[EXERCISE DATA]

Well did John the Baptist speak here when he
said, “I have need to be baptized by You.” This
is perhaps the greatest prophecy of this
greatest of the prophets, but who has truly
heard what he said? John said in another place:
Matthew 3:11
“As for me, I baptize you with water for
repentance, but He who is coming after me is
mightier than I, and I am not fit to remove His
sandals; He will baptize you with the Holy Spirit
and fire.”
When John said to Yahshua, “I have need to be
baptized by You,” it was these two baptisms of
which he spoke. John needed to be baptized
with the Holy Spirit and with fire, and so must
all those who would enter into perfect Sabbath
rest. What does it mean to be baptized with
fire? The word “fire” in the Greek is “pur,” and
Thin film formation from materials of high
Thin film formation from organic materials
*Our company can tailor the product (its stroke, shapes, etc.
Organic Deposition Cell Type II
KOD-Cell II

[/EXERCISE DATA]
[EXERCISE DATA]

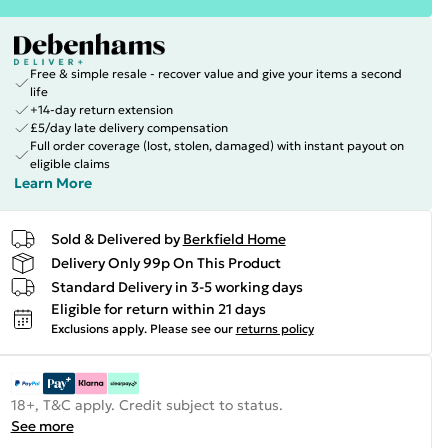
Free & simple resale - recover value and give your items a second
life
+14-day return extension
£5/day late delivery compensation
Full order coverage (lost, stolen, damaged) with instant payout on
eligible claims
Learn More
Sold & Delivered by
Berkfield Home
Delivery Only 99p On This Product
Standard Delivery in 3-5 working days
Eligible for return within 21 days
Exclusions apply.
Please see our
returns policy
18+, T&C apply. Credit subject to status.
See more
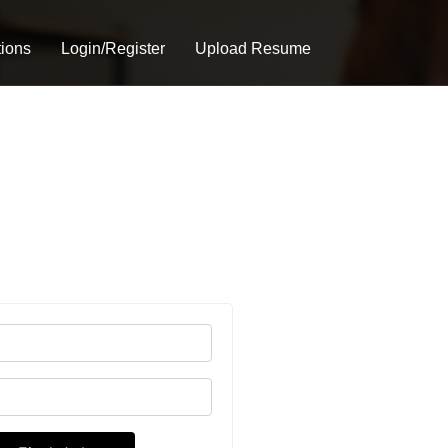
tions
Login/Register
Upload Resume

[/EXERCISE DATA]
[EXERCISE DATA]

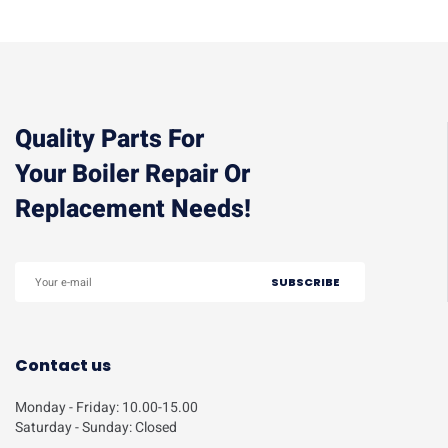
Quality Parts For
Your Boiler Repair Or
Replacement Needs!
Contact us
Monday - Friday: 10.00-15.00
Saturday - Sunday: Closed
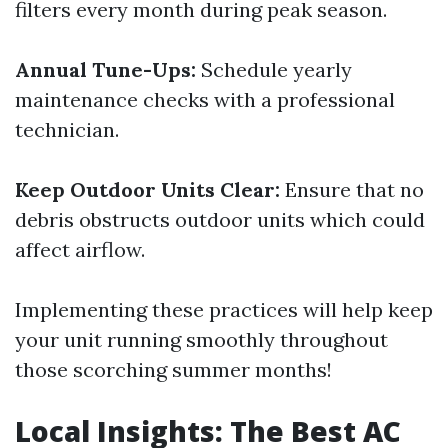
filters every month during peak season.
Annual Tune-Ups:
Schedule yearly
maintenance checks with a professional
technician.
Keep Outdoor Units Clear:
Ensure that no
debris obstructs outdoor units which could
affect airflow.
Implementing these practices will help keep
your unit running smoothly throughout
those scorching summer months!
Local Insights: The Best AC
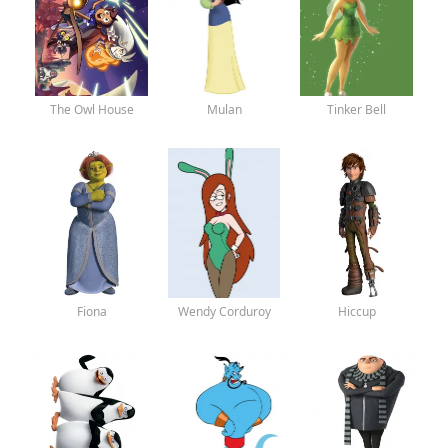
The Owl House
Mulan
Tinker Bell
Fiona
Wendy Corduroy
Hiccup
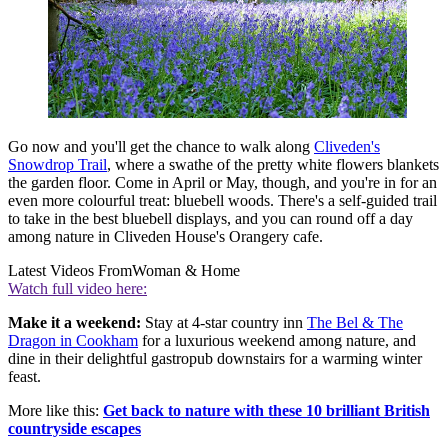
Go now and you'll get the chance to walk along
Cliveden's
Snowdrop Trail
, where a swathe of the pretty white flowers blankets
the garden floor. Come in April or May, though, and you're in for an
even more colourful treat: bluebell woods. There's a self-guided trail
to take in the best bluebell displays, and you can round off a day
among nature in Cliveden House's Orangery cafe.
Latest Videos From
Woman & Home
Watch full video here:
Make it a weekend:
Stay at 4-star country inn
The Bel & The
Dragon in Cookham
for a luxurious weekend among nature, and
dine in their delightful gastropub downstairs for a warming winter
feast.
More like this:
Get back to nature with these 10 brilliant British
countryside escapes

[/EXERCISE DATA]

● WHAT THE TASK ASKS
Every line above that has the string "those" needs to be copied.

● EXPECTED OUTPUT
all those who would enter into perfect Sabbath
those scorching summer months!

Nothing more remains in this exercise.